Quantum spatial best-arm identification via quantum walks
This work addresses the limited quantum approaches for spatial constraints in reinforcement learning, offering a novel method for decision-making in constrained environments.
The paper tackles the graph bandit problem by proposing a quantum algorithm, QSBAI, that uses quantum walks to accelerate best-arm identification, analyzing success probabilities and optimal time steps for complete and bipartite graphs.

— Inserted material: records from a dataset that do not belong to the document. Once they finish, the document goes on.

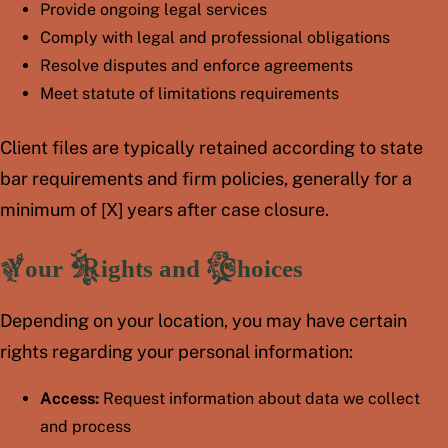
Provide ongoing legal services
Comply with legal and professional obligations
Resolve disputes and enforce agreements
Meet statute of limitations requirements
Client files are typically retained according to state
bar requirements and firm policies, generally for a
minimum of [X] years after case closure.
Your Rights and Choices
Depending on your location, you may have certain
rights regarding your personal information:
Access:
Request information about data we collect
and process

Quantum reinforcement learning has emerged as a framework combining quantum computation with sequential decision-making, and applications to the multi-armed bandit (MAB) problem have been reported. The graph bandit problem extends the MAB setting by introducing spatial constraints, yet quantum approaches remain limited. We propose a quantum algorithm for best-arm identification in graph bandits, termed Quantum Spatial Best-Arm Identification (QSBAI). The method employs quantum walks to encode superpositions over graph-constrained actions, extending amplitude amplification and generalizing the Quantum BAI algorithm via Szegedy's walk framework. This establishes a link between Grover-type search and reinforcement learning tasks with structural restrictions. We analyze complete and bipartite graphs, deriving the maximal success probability of identifying the best arm and the time step at which it is achieved. Our results highlight the potential of quantum walks to accelerate exploration in constrained environments and extend the applicability of quantum algorithms for decision-making.